THIS MYSTERIOUS HILL HOUSE IS ANYTHING BUT HAUNTED

This isn’t the only Hill House out there,” says architect Robin Donaldson. He’s right: Historic homes with that title dot the map from Scotland to Arizona; novelist Shirley Jackson famously borrowed the name for her 1959 Gothic classic, The Haunting of Hill House. Like its spooky fictional counterpart, the 10,720-square-foot concrete structure that Southern California–based Donaldson + Partners created for art collectors Bruce Heavin and Lynda Weinman in Montecito, California, is big, a little odd, and full of curious secrets that slowly reveal themselves over time. Fortunately, this Hill House is a lot cheerier than Jackson’s.

The sculptural plaster surfaces in the great room are inspired by sand dollars. The sofa is by Nina Edwards Anker, the Vermelha chair by the Campana Brothers, the metallic artwork by Anish Kapoor (back left), and the hanging fiber sculpture by Janet Echelman (back right).
“People are always surprised by how comfortable it is,” Weinman says. After selling their online-education business eight years ago, the couple decided it was time for a major lifestyle upgrade. Donaldson, a close friend and collaborator who had designed the couple’s former office, was the natural choice and spent two years working up a scheme—only for his clients to change course: Ditching the initial site, they acquired another closer to the sea, straddling a slender ridge. There, Heavin says he wanted to build a house that would “explore the emotional and the irrational.” With that as a mandate, Donaldson and his collaborators went all in on a design that pushes toward the sublime with structural invention and a deft feel for the landscape.

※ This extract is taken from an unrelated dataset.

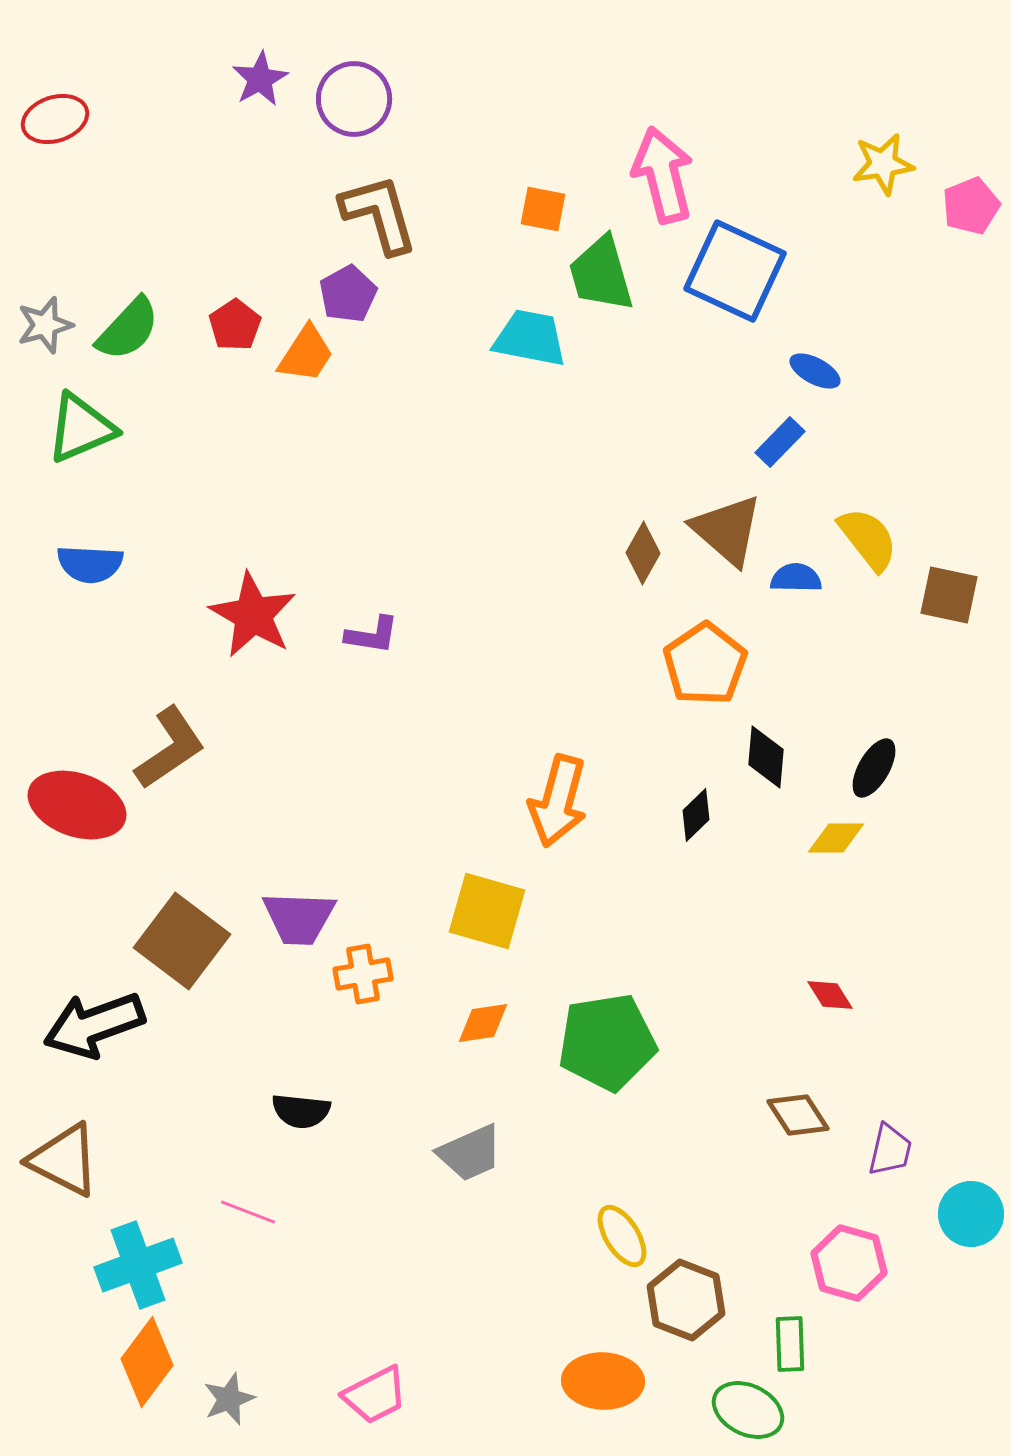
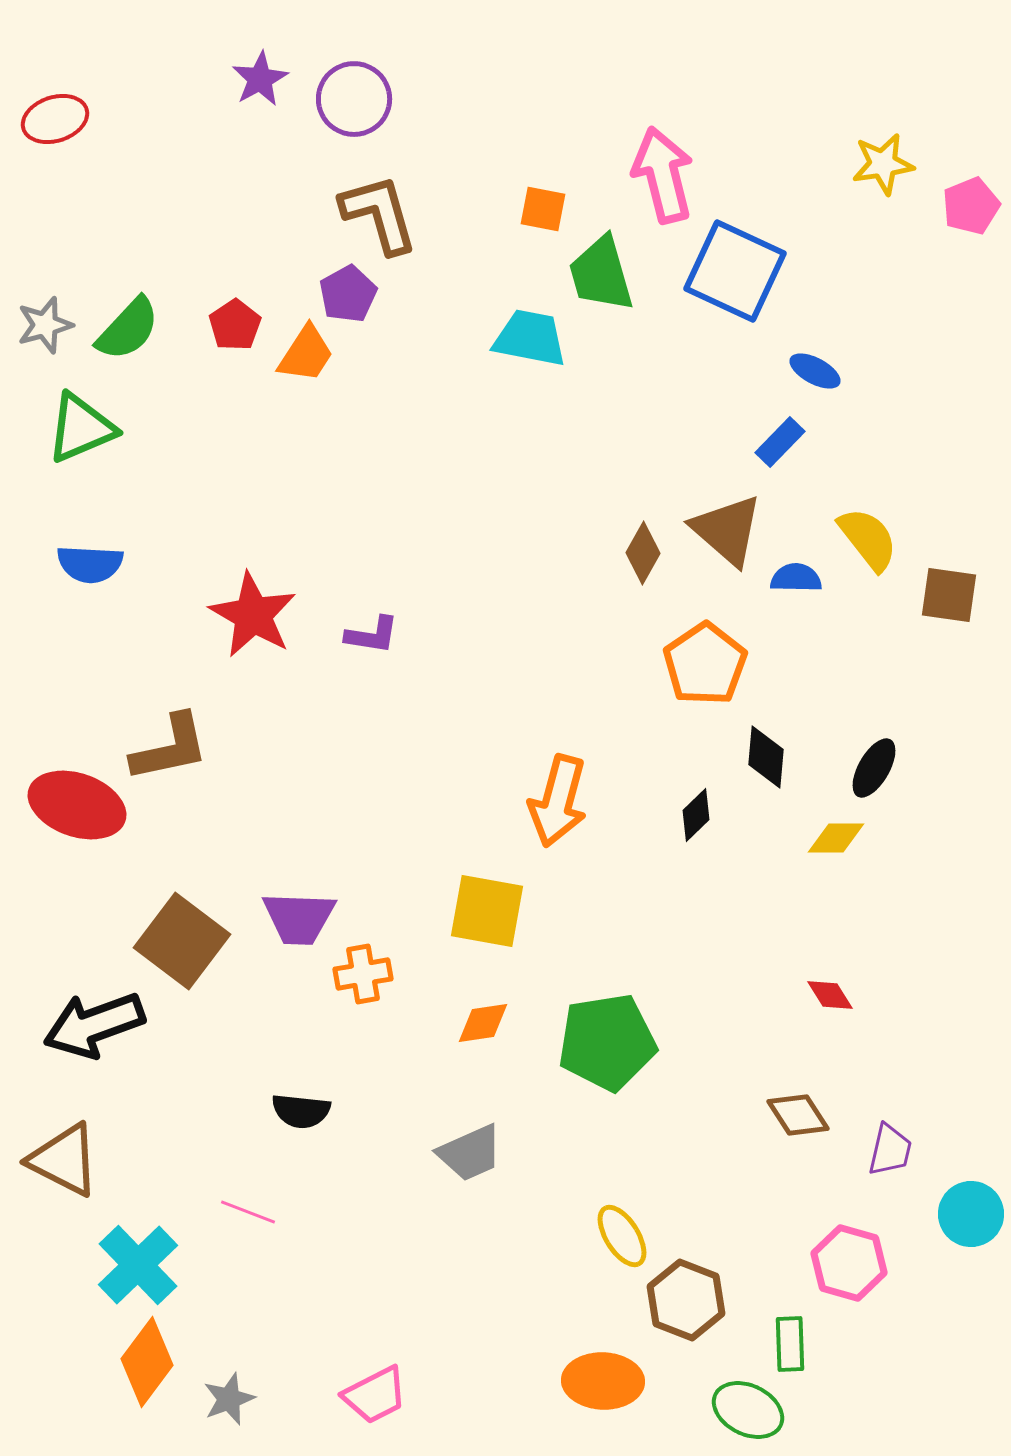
brown square at (949, 595): rotated 4 degrees counterclockwise
brown L-shape at (170, 748): rotated 22 degrees clockwise
yellow square at (487, 911): rotated 6 degrees counterclockwise
cyan cross at (138, 1265): rotated 24 degrees counterclockwise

The island in the bar area is made of glass fiber–reinforced concrete, and the stainless steel paneling is custom. The art installation is by Tomás Saraceno.
As their extensive preparatory materials make plain, the architects’ plan evolved in complexity even as it adhered to the same underlying concept. “I wanted it to be as much about the site’s topography as it is about the architectural object,” Donaldson says. His solution was simple—a slightly warped doughnut, with a sunken courtyard at the middle and rooms arrayed around it in two tiers, the lower set into the earth and the upper topped by a walkable, fully planted roof. From the moment visitors pass through the gigantic lever-operated front door, their journey carries them past the vast living and dining room, then down into the desert-​inspired central garden, descending by twists and turns into the deeper recesses of the building.

“People are always surprised by how comfortable it is.” —Lynda Weinman
Hidden in those depths is a mixture of luxury lifestyle amenities and fantasy of form: a plush-seated movie theater; a cavernous garage with a full-size automobile turntable; a bar and rec room. The basement areas of the house are where the playful surrealism of the architecture is ratcheted up to 10. Rounding a corner near the working fireplace, guests can enter the great nautilus-like swirl of Donaldson’s poured-in-place structure, staring into the folds of its molded-concrete walls.

This taste for off-kilter fun is in evidence throughout the house, and that posed a special challenge for interior designer Meg Joannides of the Los Angeles firm MLK Studio, who had to maximize livability while keeping in view the character of the space. “Robin always said you don’t have to match the furniture to the house,” Joannides says. She made subtle tweaks to the layout, ventured to Copenhagen to secure wood for the floors, and brought her clients all the way to Milan to look at lighting.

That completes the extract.